O PT agora vai ter a oportunidade de votar contra o servidor aprovando o aumento de 1%, vai ter a oportunidade de mostrar que está do lado do servidor. O servidor está vivendo com muita dificuldade. E o PT vai ter que aprovar os 19%, porque é uma dívida que o Estado tem com o servidor.
Nós não concordamos com a atitude do Deputado Ronaldo Benedet, que é um Deputado experimentado, que não está no primeiro mandato, que é um cidadão de boa formação, de vir falar sobre máquinas. É uma baixaria por parte do Deputado que me surpreende!
V.Exa. precisa saber que eu não devo e não tenho preocupação com o negócio de máquinas, porque nunca me beneficiei de um centavo. V.Exa. pode ficar tranqüilo, porque este Deputado não teme essas coisas e não se preocupa com isso.
Além disso, se a coisa é criminosa, é ilegal, por que o seu Governo mantém essa atividade? Porque ela está amparada por lei. Mas o Deputado Nelson Goetten é um caboclo que tem uma história que todos conhecem e que o povo aprendeu a respeitar.

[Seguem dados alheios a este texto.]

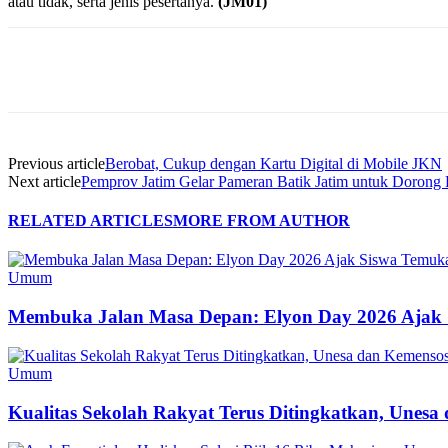
atau tidak, serta jenis pesertanya.
(JM01)
Share
Previous article
Berobat, Cukup dengan Kartu Digital di Mobile JKN
Next article
Pemprov Jatim Gelar Pameran Batik Jatim untuk Dorong
RELATED ARTICLES
MORE FROM AUTHOR
Umum
Membuka Jalan Masa Depan: Elyon Day 2026 Ajak 
Umum
Kualitas Sekolah Rakyat Terus Ditingkatkan, Unes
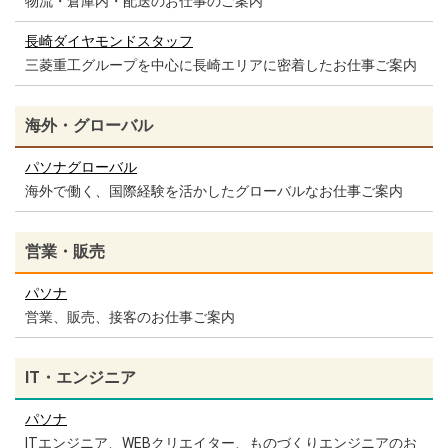
物流・倉庫内・配送のお仕事のご案内
長崎ダイヤモンドスタッフ
三菱重工グループを中心に長崎エリアに密着したお仕事ご案内
海外・グローバル
パソナグローバル
海外で働く、国際経験を活かしたグローバルなお仕事ご案内
営業・販売
パソナ
営業、販売、接客のお仕事ご案内
IT・エンジニア
パソナ
ITエンジニア、WEBクリエイター、ものづくりエンジニアのお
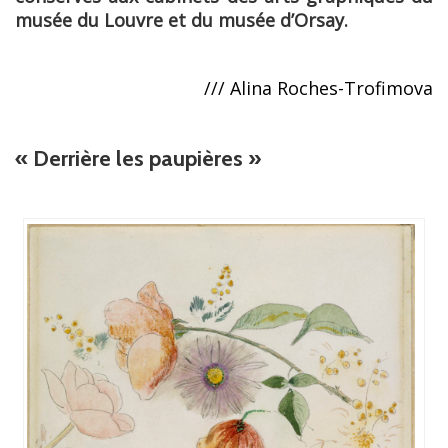
musée du Louvre et du musée d’Orsay.
/// Alina Roches-Trofimova
« Derrière les paupières »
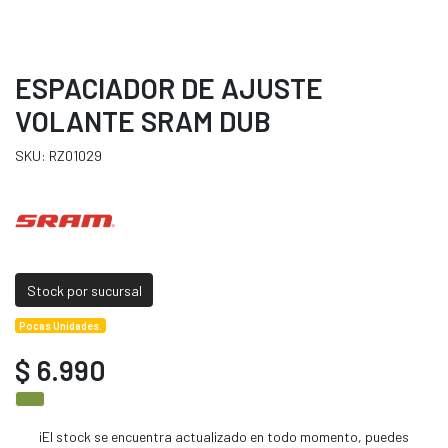
ESPACIADOR DE AJUSTE
VOLANTE SRAM DUB
SKU: RZ01029
Stock por sucursal
Pocas Unidades.
$ 6.990
¡El stock se encuentra actualizado en todo momento, puedes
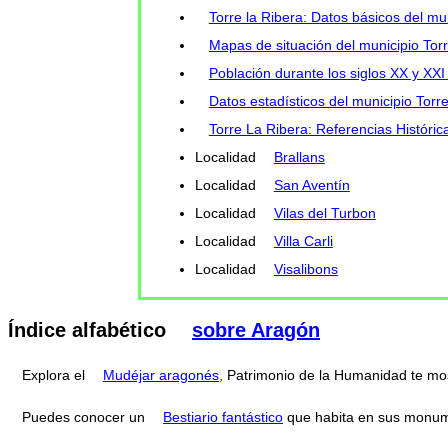
Torre la Ribera: Datos básicos del mu
Mapas de situación del municipio Torr
Población durante los siglos XX y XXI 
Datos estadísticos del municipio Torr
Torre La Ribera: Referencias Históric
Localidad
Brallans
Localidad
San Aventín
Localidad
Vilas del Turbon
Localidad
Villa Carli
Localidad
Visalibons
Índice alfabético
sobre Aragón
Explora el
Mudéjar aragonés,
Patrimonio de la Humanidad te mo
Puedes conocer un
Bestiario fantástico
que habita en sus monum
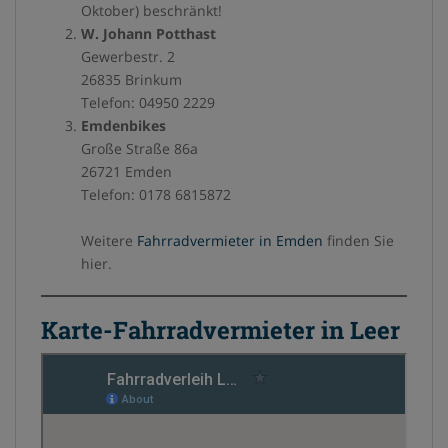
Oktober) beschränkt!
W. Johann Potthast
Gewerbestr. 2
26835 Brinkum
Telefon: 04950 2229
Emdenbikes
Große Straße 86a
26721 Emden
Telefon: 0178 6815872
Weitere
Fahrradvermieter in Emden
finden Sie
hier.
Karte-Fahrradvermieter in Leer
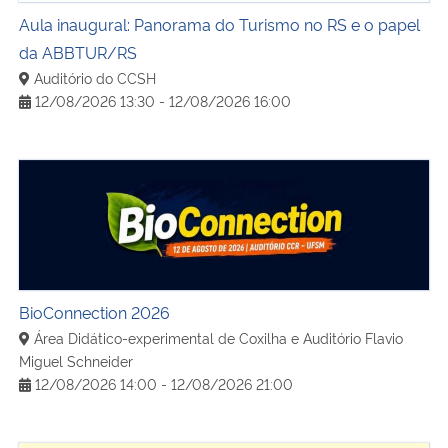
Aula inaugural: Panorama do Turismo no RS e o papel
da ABBTUR/RS
Auditório do CCSH
12/08/2026 13:30 - 12/08/2026 16:00
BioConnection 2026
BioConnection 2026
Área Didático-experimental de Coxilha e Auditório Flavio
Miguel Schneider
12/08/2026 14:00 - 12/08/2026 21:00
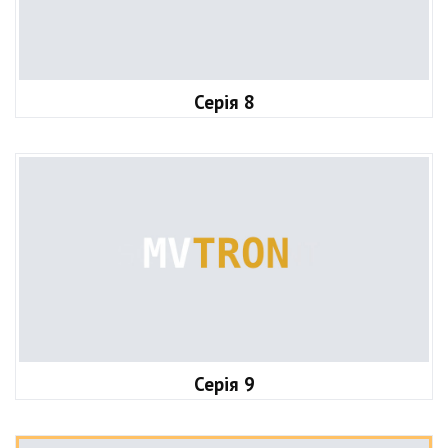
Серія 8
Серія 9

Apenas gostaria de dizer a V.Exa., com todo respeito, que vamos debater no campo da ética, no campo das idéias, que vamos respeitar as pessoas. V.Exa. não tem o direito de ofender este Deputado dessa maneira. Vou perdoá-lo dessa vez, e V.Exa. já fez isso outras vezes, mas vou perdoá-lo porque entendo que foi um momento de lapso seu, porque quando faltam argumentos no campo político, nós vamos para o pontapé, para o soco no estômago, e isso é uma pena, principalmente vindo de um Deputado como V.Exa.
Deputado Antônio Ceron, nós temos o dever legítimo de exigir deste Governo uma postura diferente, porque ele confunde e engana, tenta enganar a sociedade, e a sociedade não merece. Nós temos esse direito. Querer passar para a sociedade que o Governo está fazendo justiça social com o servidor, que está dando aumento de até 43%, quando todos sabemos que abono não é aumento de salário, que aumento diferenciado é crime, que não tem amparo legal? E ainda anunciar isso como se fosse uma decisão desta Casa? A não ser que já barganhou com o PT e que já esteja tudo acertado que aqui ele manda.

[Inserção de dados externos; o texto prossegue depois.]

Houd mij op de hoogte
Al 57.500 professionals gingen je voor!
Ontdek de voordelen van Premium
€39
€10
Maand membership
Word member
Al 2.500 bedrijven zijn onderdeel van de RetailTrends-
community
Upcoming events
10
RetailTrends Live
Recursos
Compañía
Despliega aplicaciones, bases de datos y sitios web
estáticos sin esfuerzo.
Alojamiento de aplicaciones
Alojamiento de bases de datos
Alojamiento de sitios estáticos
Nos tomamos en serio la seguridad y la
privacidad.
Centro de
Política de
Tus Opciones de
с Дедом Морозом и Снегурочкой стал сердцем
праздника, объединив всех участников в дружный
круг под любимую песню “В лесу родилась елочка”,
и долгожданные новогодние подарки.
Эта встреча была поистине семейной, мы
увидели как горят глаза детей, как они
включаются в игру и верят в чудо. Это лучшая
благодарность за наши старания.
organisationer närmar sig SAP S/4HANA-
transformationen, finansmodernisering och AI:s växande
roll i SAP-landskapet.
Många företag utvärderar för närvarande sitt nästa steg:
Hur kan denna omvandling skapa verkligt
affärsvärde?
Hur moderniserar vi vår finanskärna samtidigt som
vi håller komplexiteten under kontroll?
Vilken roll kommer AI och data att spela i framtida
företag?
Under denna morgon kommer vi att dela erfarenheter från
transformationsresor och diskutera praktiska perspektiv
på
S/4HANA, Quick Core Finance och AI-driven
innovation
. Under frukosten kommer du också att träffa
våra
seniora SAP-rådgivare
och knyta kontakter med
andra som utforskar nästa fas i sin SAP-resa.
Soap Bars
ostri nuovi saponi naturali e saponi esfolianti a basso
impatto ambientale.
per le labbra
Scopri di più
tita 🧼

Ele sabe que aqui a minoria é minoria, e está tudo dentro do negócio, está tudo acertado. PSDB e PT, vocês têm uma boa oportunidade, continuem abraçados dessa forma com esses que buscam enganar a sociedade e lá na frente o eleitor não vai esquecer disso, eu tenho certeza.
O Sr. Deputado Francisco de Assis - V.Exa. nos concede um aparte?

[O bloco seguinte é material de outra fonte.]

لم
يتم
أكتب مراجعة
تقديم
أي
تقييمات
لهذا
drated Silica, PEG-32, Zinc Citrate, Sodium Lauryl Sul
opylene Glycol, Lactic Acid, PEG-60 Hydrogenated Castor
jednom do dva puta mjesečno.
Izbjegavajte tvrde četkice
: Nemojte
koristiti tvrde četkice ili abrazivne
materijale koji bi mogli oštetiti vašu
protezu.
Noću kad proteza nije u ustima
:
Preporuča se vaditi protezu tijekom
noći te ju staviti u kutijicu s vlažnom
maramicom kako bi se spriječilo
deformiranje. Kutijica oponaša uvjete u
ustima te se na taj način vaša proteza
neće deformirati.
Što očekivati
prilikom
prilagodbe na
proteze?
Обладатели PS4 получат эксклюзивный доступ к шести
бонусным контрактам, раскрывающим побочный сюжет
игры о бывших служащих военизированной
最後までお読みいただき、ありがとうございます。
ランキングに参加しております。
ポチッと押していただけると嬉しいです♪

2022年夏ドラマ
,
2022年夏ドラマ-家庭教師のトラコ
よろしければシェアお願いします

O SR. DEPUTADO ANTÔNIO CERON - Eu não dei início ao assunto que me trouxe à tribuna, Deputado, mas ouço V.Exa. com todo prazer.
O Sr. Deputado Francisco de Assis - Eu serei breve e agradeço pela oportunidade.
Em relação ao nosso Partido, quero dizer que o PT é um Partido de 23 anos, maduro, preparado para governar este País e vai estar preparado, também, para governar este Estado, quando chegar a hora.
Agora, quanto à posição do nosso Partido nesta Casa, em todos as votações que ocorrerem, dependerá única e exclusivamente da convicção da nossa Bancada. O nosso Partido não tem dono, não tem quem mande. Não tem Governador, não tem Presidente que mande. Trata-se de uma decisão unilateral do Partido, que tem essa autonomia.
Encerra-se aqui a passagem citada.